● **What to work on**: From the listing below, please restate exactly the lines beginning at the one with "cidTexte=JORFTEXT000028811337&dateTexte=&categorieLie" and ending at the one with "industria. Por ello, este año aumentamos", both included, and skip the pictures.

::: Data shown :::

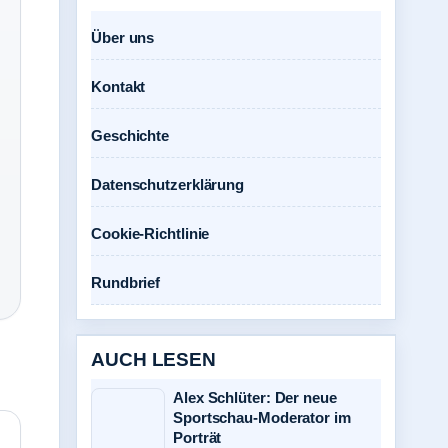
Über uns
Kontakt
Geschichte
Datenschutzerklärung
Cookie-Richtlinie
Rundbrief
AUCH LESEN
Alex Schlüter: Der neue
Sportschau-Moderator im
Porträt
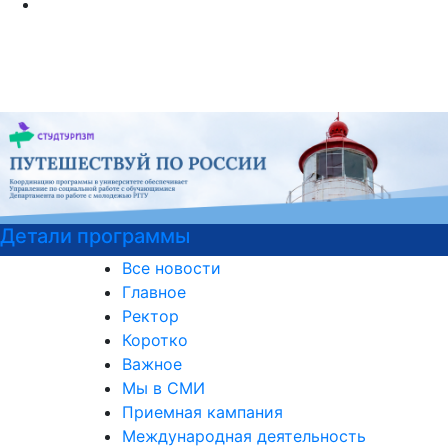
Детали программы
Все новости
Главное
Ректор
Коротко
Важное
Мы в СМИ
Приемная кампания
Международная деятельность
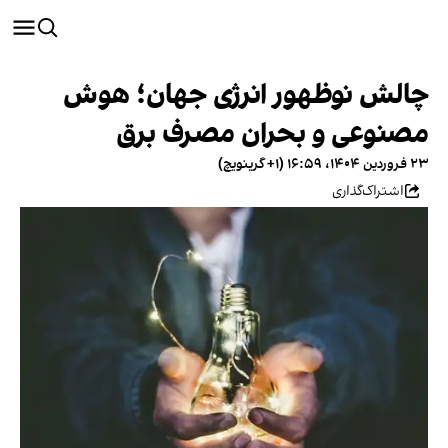
چالش نوظهور انرژی جهان؛ هوش
مصنوعی و بحران مصرف برق
۲۳ فروردین ۱۴۰۴، ۱۶:۵۹ (‎+۱ گرینویچ)
اشتراک‌گذاری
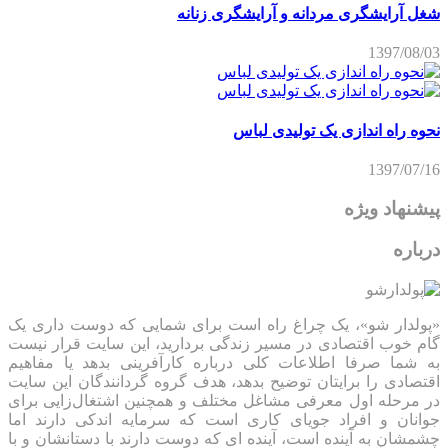
شغل آرایشگری مردانه و آرایشگری زنانه
1397/08/03
نحوه راه اندازی یک تولیدی لباس
1397/07/16
پیشنهاد ویژه
درباره
«پولدار شو»، یک چراغ راه است برای شمایی که دوست داری یک
گام خوب اقتصادی در مسیر زندگی بردارید، این سایت قرار نیست
به شما صرفا اطلاعات کلی درباره کارآفرینی بدهد یا مفاهیم
اقتصادی را برایتان توضیح بدهد، هدف گروه گردانندگان این سایت
در مرحله اول معرفی مشاغل مختلف و همچنین اشتغال‌زایی برای
جوانان و افراد جویای کاری است که سرمایه اندکی دارند اما
چشمشان به آینده است، آینده ای که دوست دارند با دستانشان و با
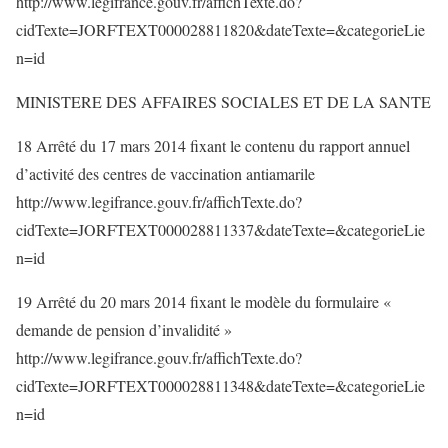
http://www.legifrance.gouv.fr/affichTexte.do?
cidTexte=JORFTEXT000028811820&dateTexte=&categorieLie
n=id
MINISTERE DES AFFAIRES SOCIALES ET DE LA SANTE
18 Arrêté du 17 mars 2014 fixant le contenu du rapport annuel
d’activité des centres de vaccination antiamarile
http://www.legifrance.gouv.fr/affichTexte.do?
cidTexte=JORFTEXT000028811337&dateTexte=&categorieLie
n=id
19 Arrêté du 20 mars 2014 fixant le modèle du formulaire «
demande de pension d’invalidité »
http://www.legifrance.gouv.fr/affichTexte.do?
cidTexte=JORFTEXT000028811348&dateTexte=&categorieLie
n=id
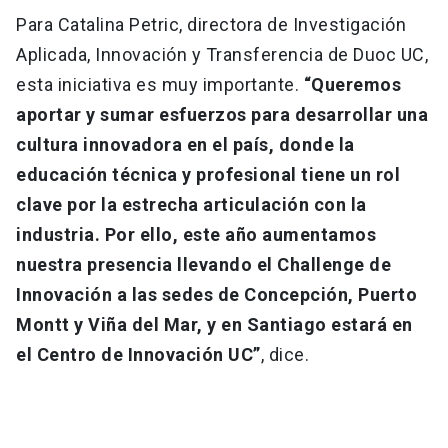
Para Catalina Petric, directora de Investigación
Aplicada, Innovación y Transferencia de Duoc UC,
esta iniciativa es muy importante.
“Queremos
aportar y sumar esfuerzos para desarrollar una
cultura innovadora en el país, donde la
educación técnica y profesional tiene un rol
clave por la estrecha articulación con la
industria. Por ello, este año aumentamos
nuestra presencia llevando el Challenge de
Innovación a las sedes de Concepción, Puerto
Montt y Viña del Mar, y en Santiago estará en
el Centro de Innovación UC”
, dice.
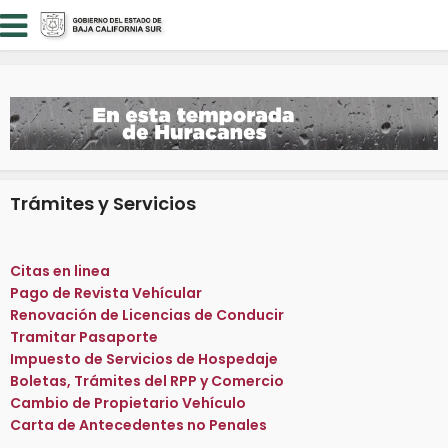
Trámites y Servicios
Citas en linea
Pago de Revista Vehícular
Renovación de Licencias de Conducir
Tramitar Pasaporte
Impuesto de Servicios de Hospedaje
Boletas, Trámites del RPP y Comercio
Cambio de Propietario Vehículo
Carta de Antecedentes no Penales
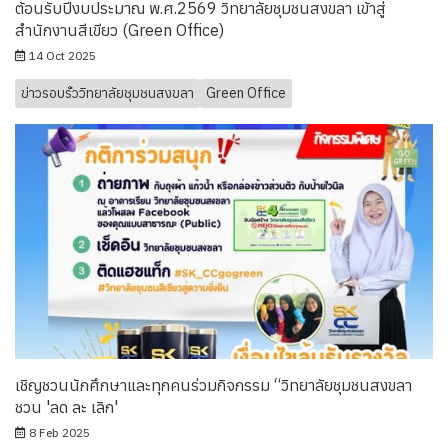
ต้อนรับปีงบประมาณ พ.ศ.2569 วิทยาลัยชุมชนสงขลา เข้าสู่
สำนักงานสีเขียว (Green Office)
14 Oct 2025
ข่าวรอบรั้ววิทยาลัยชุมชนสงขลา
Green Office
เชิญชวนนักศึกษาและทุกคนร่วมกิจกรรม “วิทยาลัยชุมชนสงขลา
ชวน 'ลด ละ เลิก'
8 Feb 2025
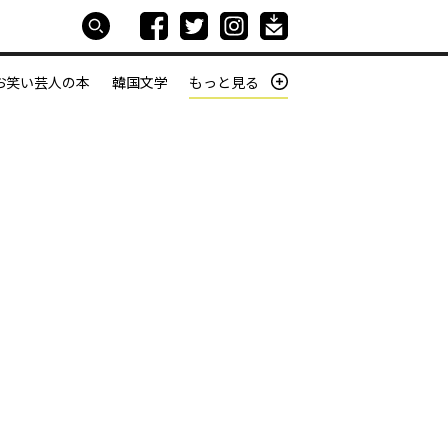
お笑い芸人の本
韓国文学
もっと見る
本屋は生きている
働きざかりの君たちへ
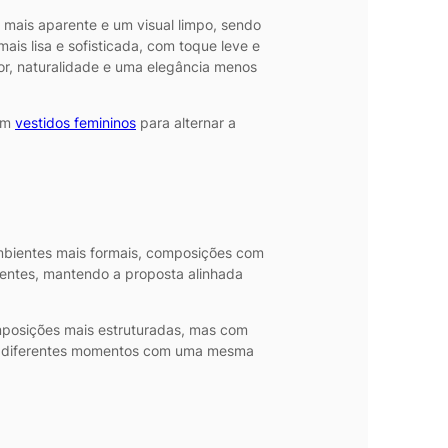
 mais aparente e um visual limpo, sendo
ais lisa e sofisticada, com toque leve e
or, naturalidade e uma elegância menos
com
vestidos femininos
para alternar a
ambientes mais formais, composições com
uentes, mantendo a proposta alinhada
mposições mais estruturadas, mas com
lver diferentes momentos com uma mesma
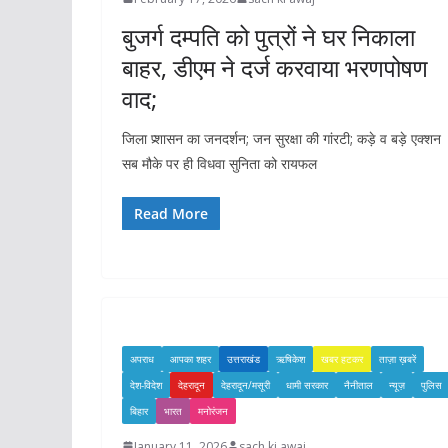
बुजर्ग दम्पति को पुत्रों ने घर निकाला
बाहर, डीएम ने दर्ज करवाया भरणपोषण
वाद;
जिला प्र्शासन का जनदर्शन; जन सुरक्षा की गांरटी; कड़े व बड़े एक्शन
सब मौके पर ही विधवा सुनिता को रायफल
Read More
अपराध
आपका शहर
उत्तराखंड
ऋषिकेश
खबर हटकर
ताज़ा ख़बरें
देश-विदेश
देहरादून
देहरादून/मसूरी
धामी सरकार
नैनीताल
न्यूज़
पुलिस
बिहार
भारत
मनोरंजन
January 11, 2026
sach ki awaj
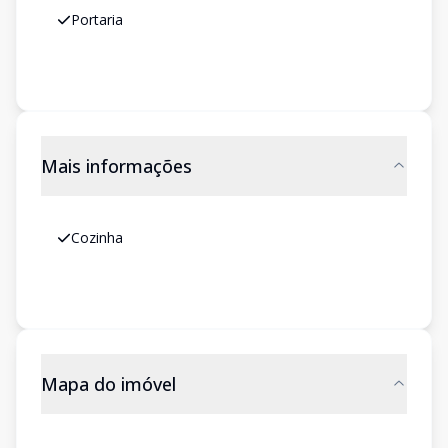
Portaria
Mais informações
Cozinha
Mapa do imóvel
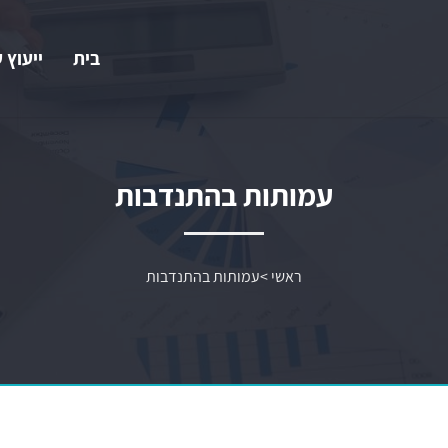
בית
ייעוץ 
עמותות בהתנדבות
ראשי
>
עמותות בהתנדבות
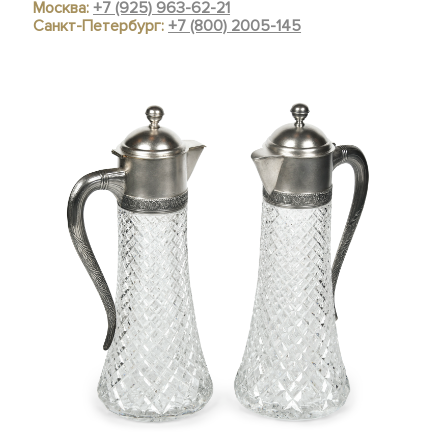
Москва:
+7 (925) 963-62-21
Санкт-Петербург:
+7 (800) 2005-145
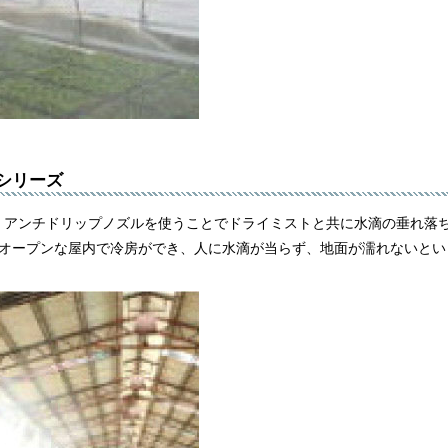
シリーズ
えて、アンチドリップノズルを使うことでドライミストと共に水滴の垂れ落
オープンな屋内で冷房ができ、人に水滴が当らず、地面が濡れないとい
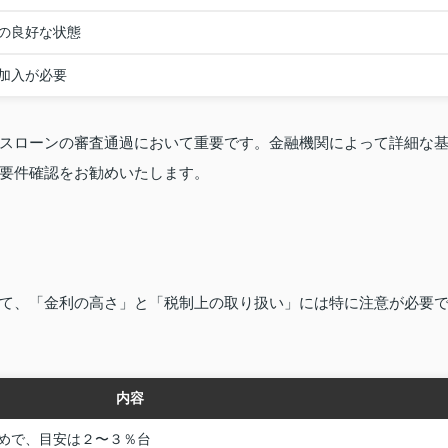
の良好な状態
加入が必要
スローンの審査通過において重要です。金融機関によって詳細な
要件確認をお勧めいたします。
て、「金利の高さ」と「税制上の取り扱い」には特に注意が必要
内容
めで、目安は２〜３％台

:::

● **Solution to this problem**:
cidTexte=JORFTEXT000028811337&dateTexte=&categorieLie
n=id
19 Arrêté du 20 mars 2014 fixant le modèle du formulaire «
demande de pension d’invalidité »
http://www.legifrance.gouv.fr/affichTexte.do?
cidTexte=JORFTEXT000028811348&dateTexte=&categorieLie
n=id
Para Catalina Petric, directora de Investigación
Aplicada, Innovación y Transferencia de Duoc UC,
esta iniciativa es muy importante.
“Queremos
aportar y sumar esfuerzos para desarrollar una
cultura innovadora en el país, donde la
educación técnica y profesional tiene un rol
clave por la estrecha articulación con la
industria. Por ello, este año aumentamos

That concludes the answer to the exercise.